The different models implemented in TCI:how it happend and who is responsible
Stefan Schraag
Saturday 10:30-11:00
Who safeguards PK models?
It is a tricky task for most to develop a pharmacokinetic model. It gets even more difficult to publish one without any typos. And then, once you have achieved that, what to do with it and how?
This is one of the questions surrounding the governance of pharmacokinetic and pharmacodynamic research and scientific output when it informs medical device development and, ultimately, patient care.
Since its inaugural incarnation in 1996, Target Controlled Infusion of propofol is such an example of a patient facing class 3 medical device supported by a pharmacokinetic model.
Without going through the details of regulatory approval and post-market surveillance as demanded by the new Medical Device Regulations in Europe, I will discuss a few key questions that have been coming up over the last 25 years on TCI, its devices and model implementations.
A great place to start is a read through the 2018 review publication from Dr Frank Engbers on anomalies in target controlled infusion (doi: 10.1111/anae.14212). This paper nicely sets the scene on some clinical and theoretical shortcomings in commercially available TCI devices. It also poses the question of who is ultimately responsible for providing this technology in the market.
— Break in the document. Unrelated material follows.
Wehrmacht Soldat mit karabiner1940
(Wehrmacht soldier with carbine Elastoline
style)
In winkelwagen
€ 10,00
In my view, there are three players in this, each of them have gradually adapted to the challenge (but not quite yet) to a satisfactory standard.
- The scientific community. There is a huge leap from communicating a Pk/Pd model in a scientific publication and the commercial offering of a TCI device for clinical practice. This was hardly recognised and followed by scientific communities and debated merely on scientific merit. With the exception of Diprifusor TCI and the drug label for Remifentanil, very little was done to close this gap. In particular, the validation process was lacking for most models. Only recently, with a rigorous series of validation studies, the Eleveld model for propofol and Remifentanil and the Hannivort model for Dexmedetomidine have delivered on that front.
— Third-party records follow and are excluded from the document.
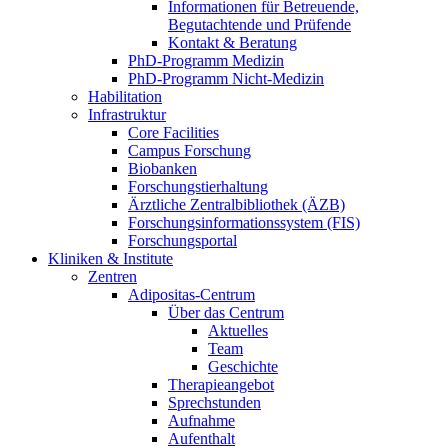
Informationen für Betreuende,
Begutachtende und Prüfende
Kontakt & Beratung
PhD-Programm Medizin
PhD-Programm Nicht-Medizin
Habilitation
Infrastruktur
Core Facilities
Campus Forschung
Biobanken
Forschungstierhaltung
Ärztliche Zentralbibliothek (ÄZB)
Forschungsinformationssystem (FIS)
Forschungsportal
Kliniken & Institute
Zentren
Adipositas-Centrum
Über das Centrum
Aktuelles
Team
Geschichte
Therapieangebot
Sprechstunden
Aufnahme
Aufenthalt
- The medical device industry. In their early 2000s, in the wake of ‘Open TCI’, competition in the market was all that mattered. Availability of a wide choice of models was seen as a requirement to fight off competitors. Meanwhile though, more focus has been put on the implementation process of models and its robustness. A referenced publication to regulatory authorities of this part of the engineering process is now also required as well as post-market surveillance.
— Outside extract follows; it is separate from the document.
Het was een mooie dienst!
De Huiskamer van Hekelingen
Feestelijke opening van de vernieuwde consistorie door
- The regulators. Combining drug and device in regulatory applications was historically seen as a stumbling block and not well covered by most regulators. For the FDA, this was part of the repeat rejections or even redactions of TCI applications in the past. In Europe, most manufacturers used to put their devices in the marked under the CE mark application with no overlap to elements of drug approval, mainly because the drugs were already approved and used within the legal prescribing information. We are now seeing a significant amount in new combined drug/device innovations in the market, facilitating an ever increasing demand of personalised medicine and home care, for examples in insulin management systems or delivering biosimilars in oncology. Many of these are now regulated no longer by a 510(k) or de-novo application with the FDA but via the so-called Biologic License Application (BLA). In Europe, also new Medical Device Regulation (MDR), were introduced recently. Regulation (EU) 2017/745 is a regulation of the European Union on the clinical investigation and sale of medical devices for human use. It repeals Directive 93/42/EEC (MDD), which concerns medical devices, and Directive 90/385/EEC, which concerns active implantable medical devices, on 26 May 2021.
All that will influence aspects of approval, regulation and post-market surveillance of medical devices. Overall, it is expected that (apart from a few simplifications), the overall process adds complexity and is getting more onerous. We will see how this leaves future iterations of TCI in terms of stringency in clinical application.